The Expected Immediate Result
The TST is performed using a precise method known as an intradermal injection, meaning the PPD solution must be delivered into the dermis, the layer of skin just beneath the surface epidermis. This shallow placement is a requirement for the test to be reliable. The intended and immediate result of a successful intradermal injection is the formation of a distinct, pale, raised area called a wheal.
This wheal is the “bubble” you are referring to, and its appearance confirms that the 0.1 milliliter dose of PPD solution was correctly placed within the dermis. A properly formed wheal should measure approximately 6 to 10 millimeters in diameter and signifies the correct dosage has been delivered to the appropriate skin layer. Although the wheal is visible immediately, it is temporary and will be absorbed by the body within a few hours. The presence of this initial wheal is strictly a marker of correct administration technique, not an indication of a positive or negative result.
Causes for the Absence of the Wheal
The absence of the expected wheal indicates a technical failure in the administration of the PPD solution. The most common reason for this failure is that the injection was administered too deeply.

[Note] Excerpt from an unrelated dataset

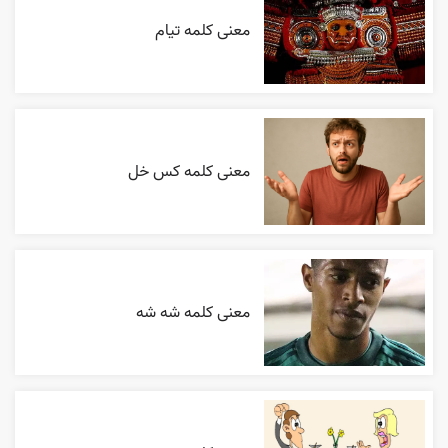
معنی کلمه تیام
معنی کلمه کس خل
معنی کلمه شه شه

Instead of placing the solution into the dermis, the needle may have gone into the subcutaneous tissue below, preventing the characteristic raised blister from forming.

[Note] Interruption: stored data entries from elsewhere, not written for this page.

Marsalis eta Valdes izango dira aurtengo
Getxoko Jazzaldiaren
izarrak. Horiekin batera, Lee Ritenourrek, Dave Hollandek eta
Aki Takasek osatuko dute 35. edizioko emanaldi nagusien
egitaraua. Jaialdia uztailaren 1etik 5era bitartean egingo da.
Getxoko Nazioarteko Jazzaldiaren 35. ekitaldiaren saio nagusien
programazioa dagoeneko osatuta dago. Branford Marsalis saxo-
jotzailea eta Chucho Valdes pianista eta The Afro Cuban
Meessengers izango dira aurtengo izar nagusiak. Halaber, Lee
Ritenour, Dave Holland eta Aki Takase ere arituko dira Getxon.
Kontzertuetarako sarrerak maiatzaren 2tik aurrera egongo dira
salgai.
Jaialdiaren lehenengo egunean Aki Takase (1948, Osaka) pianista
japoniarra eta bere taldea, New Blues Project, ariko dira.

This error often occurs if the needle insertion angle is too steep, rather than the shallow, almost parallel angle required for an intradermal injection. When the solution is delivered to the deeper tissue, it disperses differently, and the test becomes unreliable because the PPD material is not in the cellular layer necessary to trigger the delayed hypersensitivity reaction.
Another cause for the missing wheal is the accidental leakage or reflux of the PPD solution back out of the injection site. This can happen if the needle is removed too quickly or if pressure is applied immediately after the injection.
When Does the Test Need to Be Redone?
If the immediate wheal does not form, the TST is considered invalid and must be repeated. The entire purpose of the wheal is to validate that the precise dose of PPD was delivered to the correct skin depth. Without this initial confirmation, the healthcare provider cannot be certain that the test was administered in a manner that will produce a reliable final result.
A failed injection cannot be trusted to yield a dependable measurement of induration, which is the actual biological reaction read 48 to 72 hours later. The test must be immediately readministered at a new site, typically on the opposite forearm or at least 5 centimeters away from the original injection location. This necessary retesting ensures that the patient receives a technically correct procedure, which is the only way to obtain a trustworthy result for screening latent TB infection.